Step back from the field and the pattern becomes a structural injustice, and it is the heart of my case for COP31.

Almost every climate fund disburses against risk and loss evidence. The Loss and Damage Fund, the Green Climate Fund, the Adaptation Fund, the anticipatory-finance mechanisms, all of them, reasonably, want proof. But the proof flows from datasets that were never designed to see everyone. The most-cited global disaster database, EM-DAT, only records events that cross thresholds (ten dead, a hundred affected, an international appeal, a state of emergency) and even acknowledges itself that economic losses in poorer contexts are badly under-reported. The result is a single, devastating statistic I keep returning to: in the 2025 global disaster figures, Africa accounted for nearly nineteen per cent of disaster deaths but well under one per cent of recorded economic losses. African disasters are not cheap. African losses are simply not counted.

This is the visibility trap, and it closes in two stages. First, the small, recurrent, slow-onset hazards that wear down the poorest communities never enter the record. Then, because they are not in the record, the communities that suffer them cannot substantiate a claim on the funds designed to help them. Invisibility in the data becomes invisibility in the finance. The places with the greatest need end up with the weakest evidence, and the architecture, running exactly as designed, routes money toward the well-documented and away from the overlooked.

My host communities in Cox's Bazar were caught in the first stage of that trap. Multiply them by every under-instrumented district on Earth and you have the quiet, structural reason climate finance keeps missing the people it is most meant for.

Making a Case for Data in Antalya

If I had the floor at Antalya, I would make the case the way I have made it in field offices for a decade. Not as a plea for sympathy, but as an argument about plumbing.

Treat national disaster-data systems as climate-finance infrastructure, and fund them as such. Every dollar invested in a country's ability to record and substantiate its own losses unlocks many dollars of finance that can actually find their target, and protects against the far larger waste of money flowing to where the documentation is rather than where the need is. Build the DELTA migrations and, before them, the honest maturity assessments that decide whether a system will survive its own launch. Wire the funds' application processes to recognise disaggregated, extensive-risk evidence, so the grinding, recurrent losses count and not only the photogenic catastrophes. And make the technical-assistance channels, the Santiago Network among them, deliver data-system readiness as a named outcome, so the countries furthest behind are helped to compete rather than quietly disqualified.

None of this is glamorous. None of it will lead a communiqué. It is exactly the kind of unspectacular, foundational work that determines whether everything above it functions, which is precisely why it gets under-funded, and precisely why I keep insisting on it.

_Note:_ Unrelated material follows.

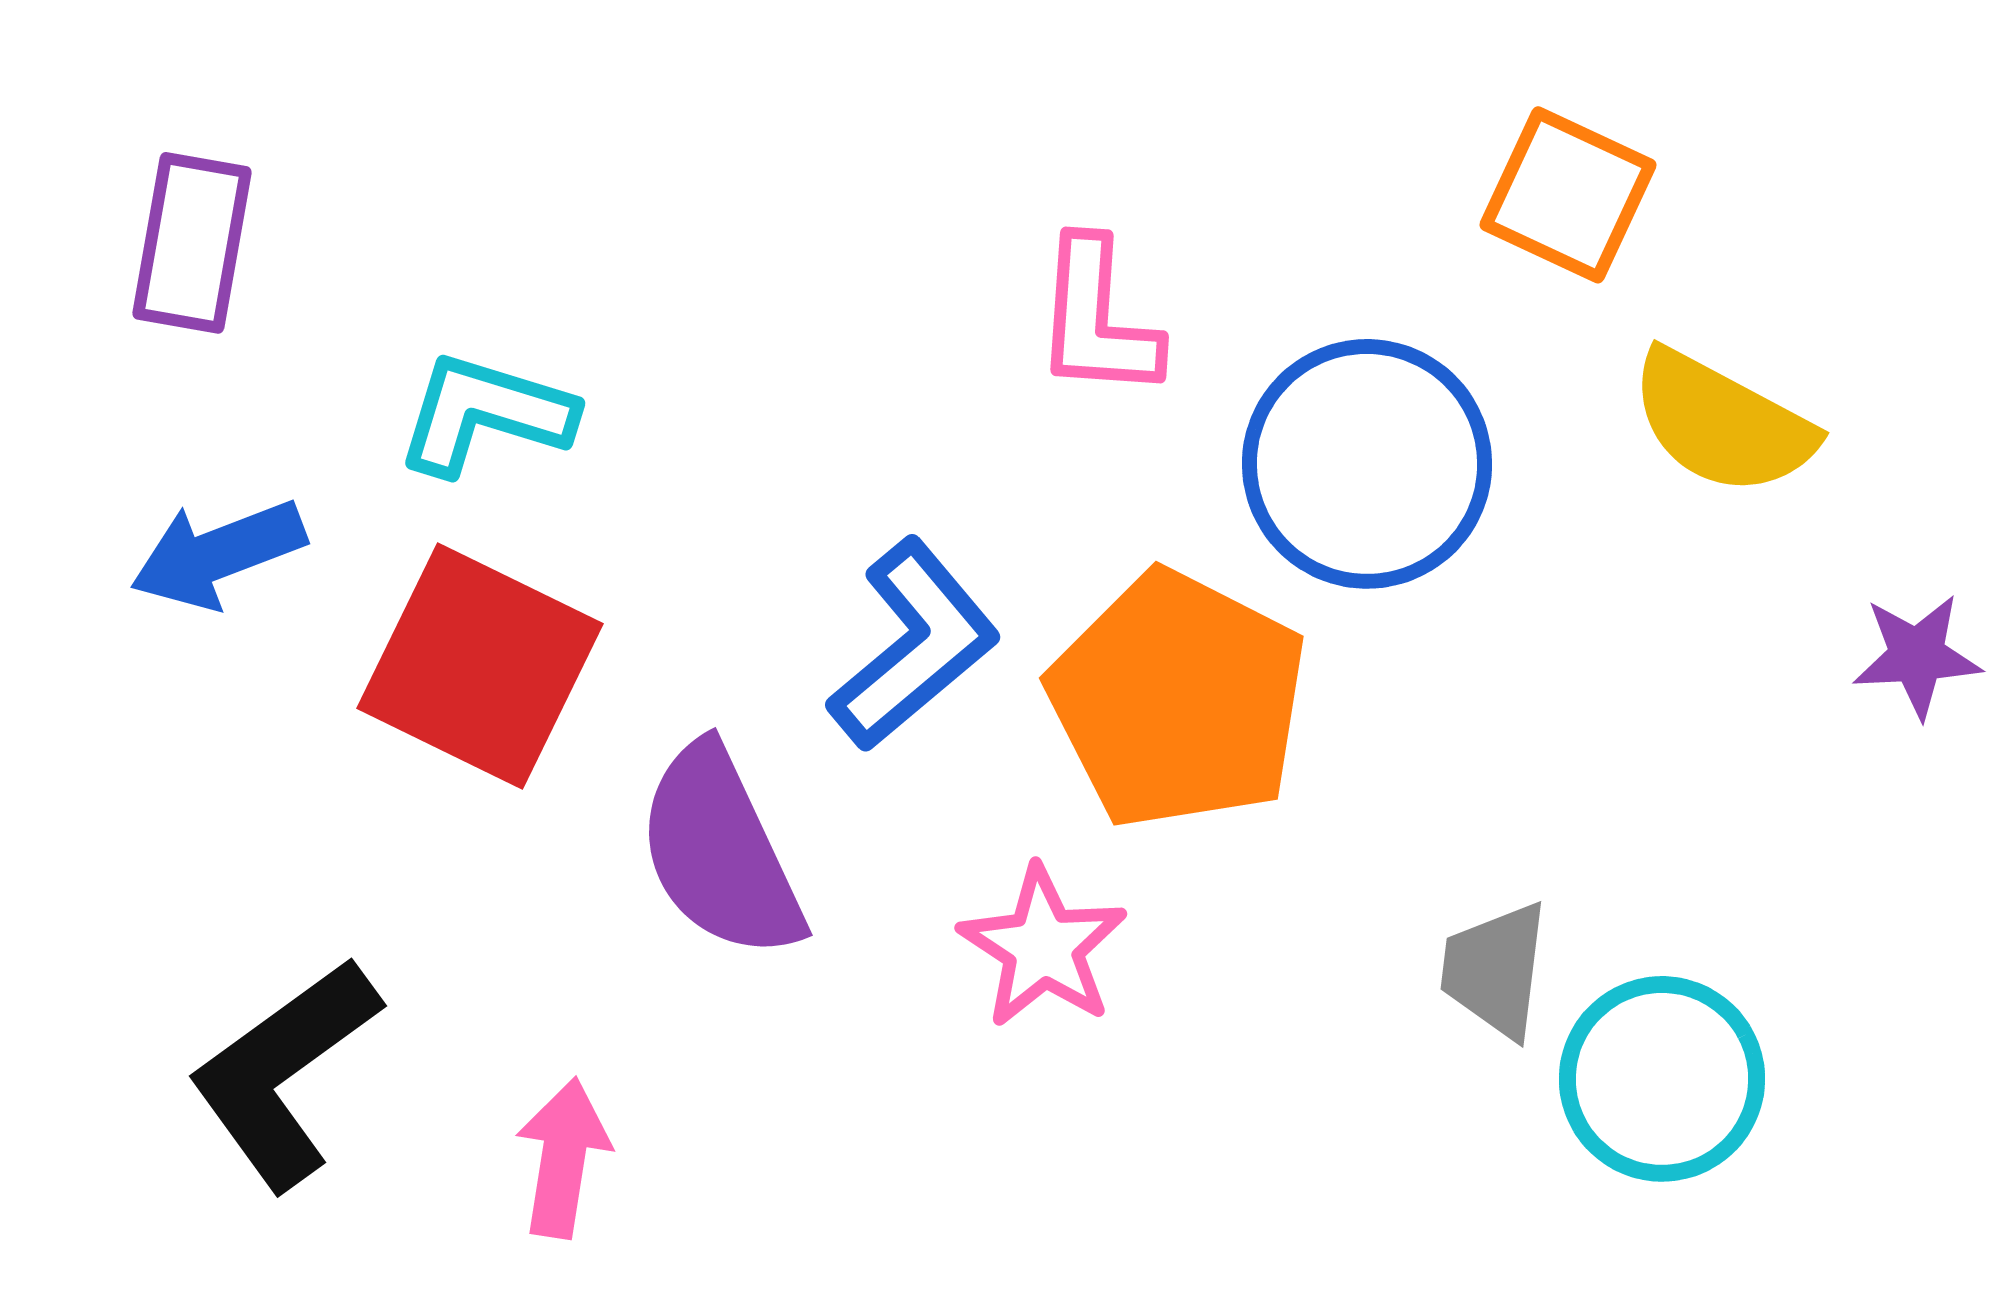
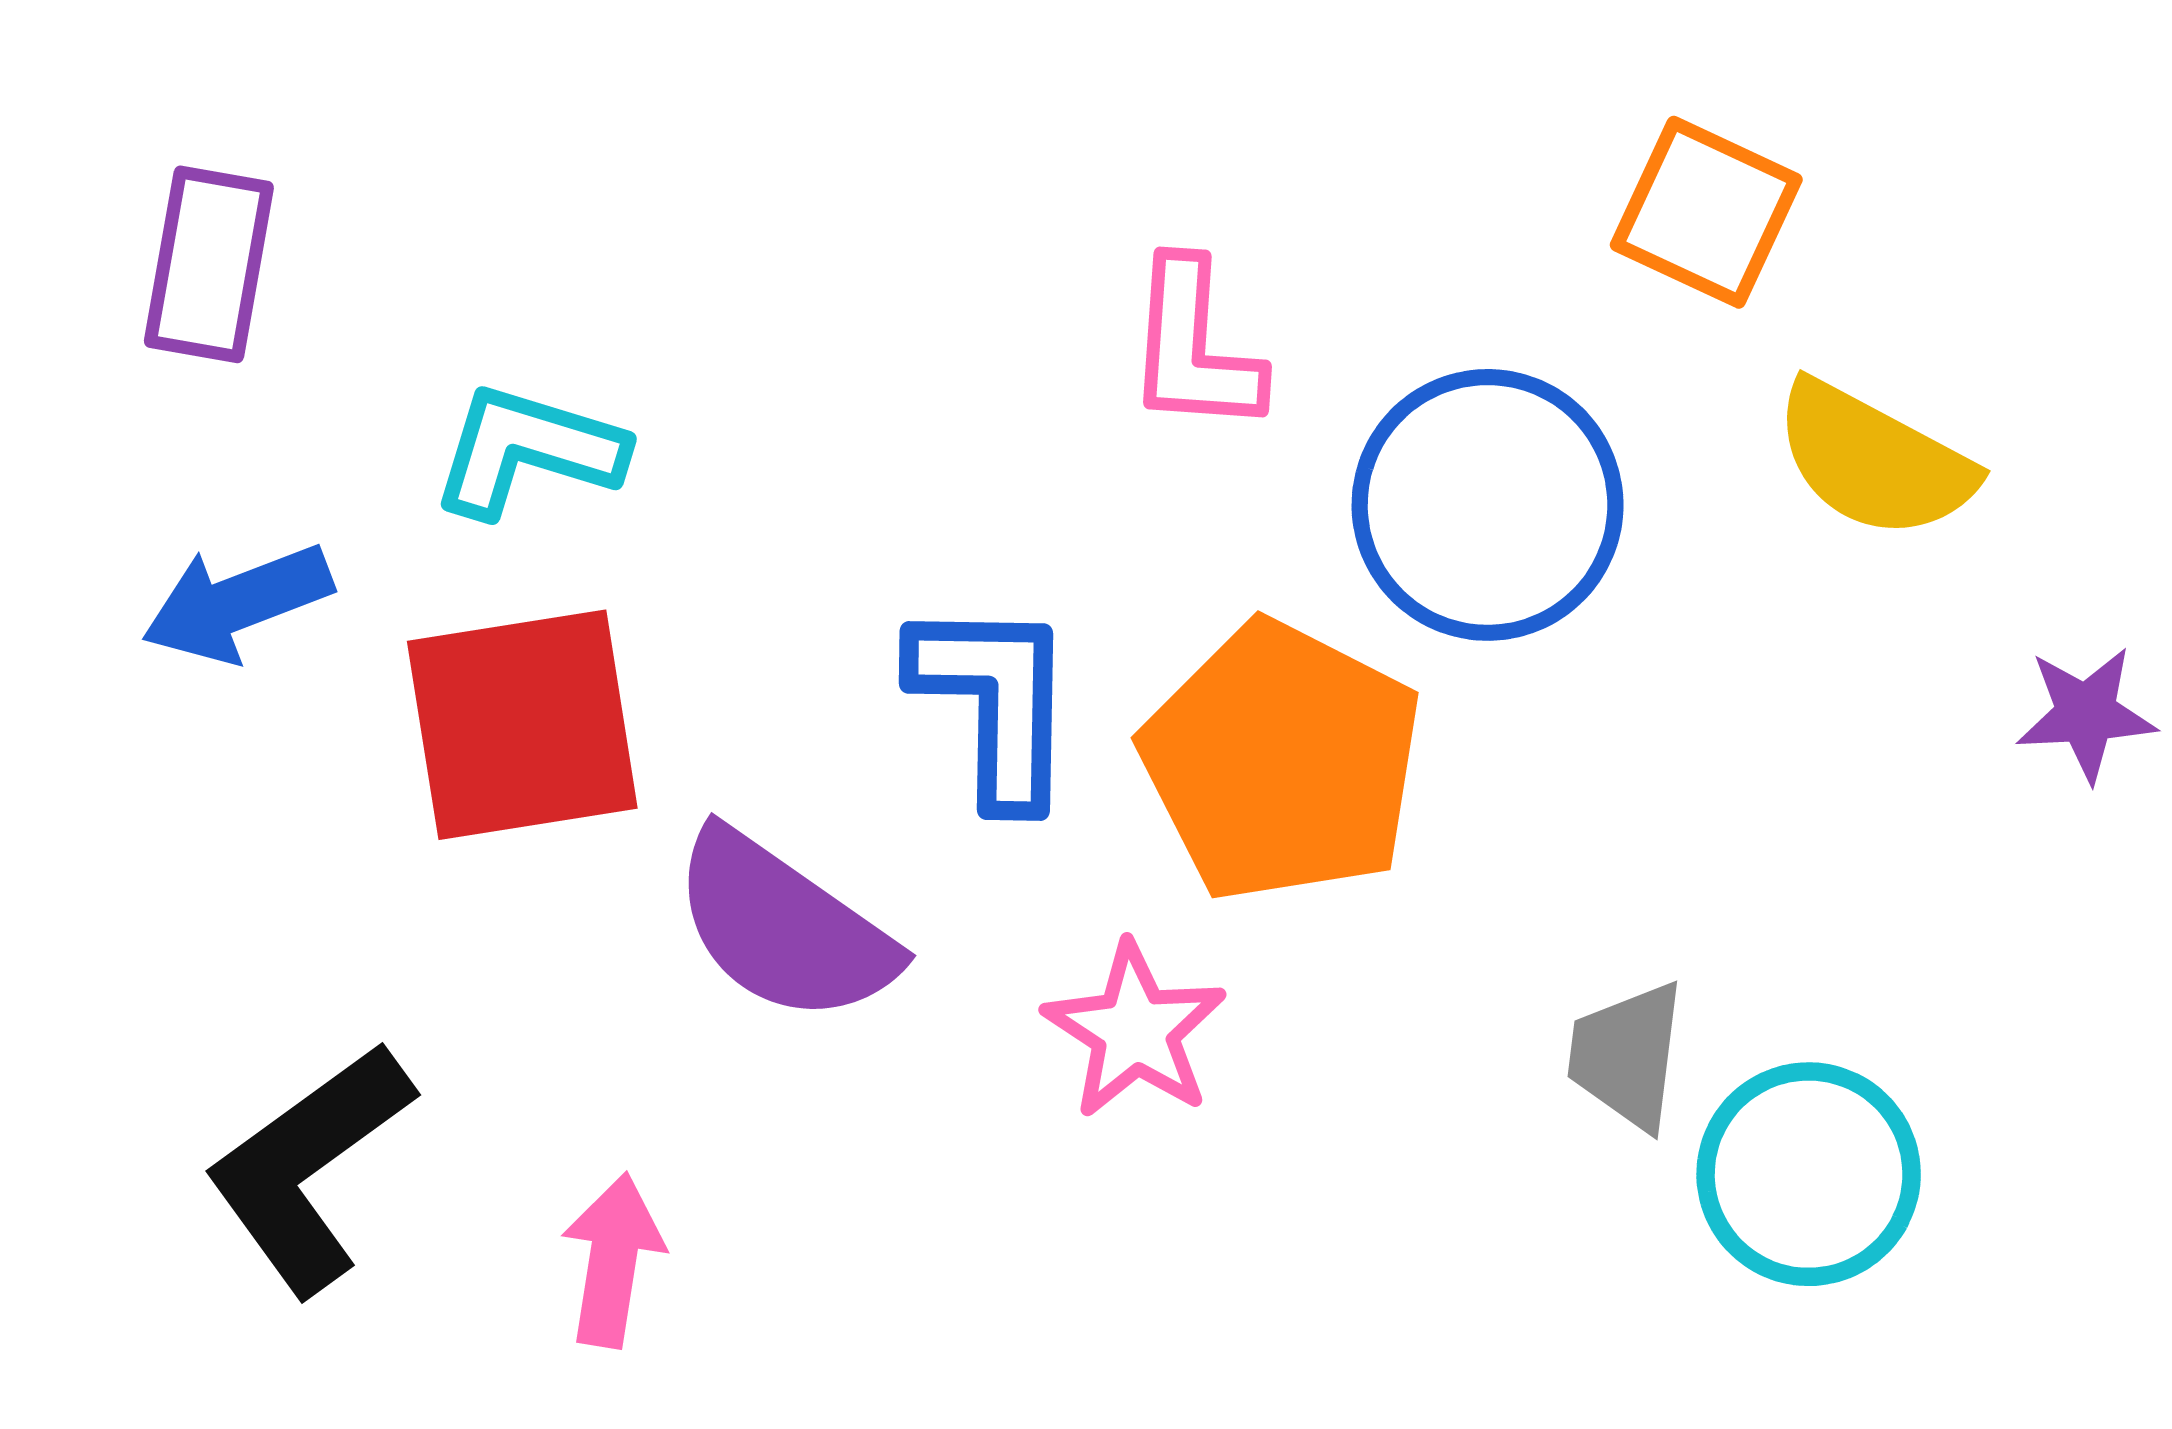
blue L-shape: (914, 645) -> (995, 702), turned -49
red square: (480, 666) -> (522, 725), turned -35
purple semicircle: (720, 852) -> (783, 927), turned -30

I think often about the host families in Cox's Bazar, planting trees on slopes they were trying to hold together, carrying climate losses that no system had bothered to write down. The tragedy was never that the world lacked compassion for them. It was that the world had no record of them, and in a finance architecture that runs on evidence, to be unrecorded is to be unfundable, no matter how real your suffering.

That is the case for data at COP31. Not data for its own sake. Data as the precondition for justice. The most important argument in Antalya will be about who gets to be visible enough to be helped, and we already know, from a decade of field experience, that visibility is something we build, deliberately, system by system, or fail to build and call it fate.

What gets counted gets funded. What gets missed stays vulnerable. Making the case for data is making the case for the people the data has always left out.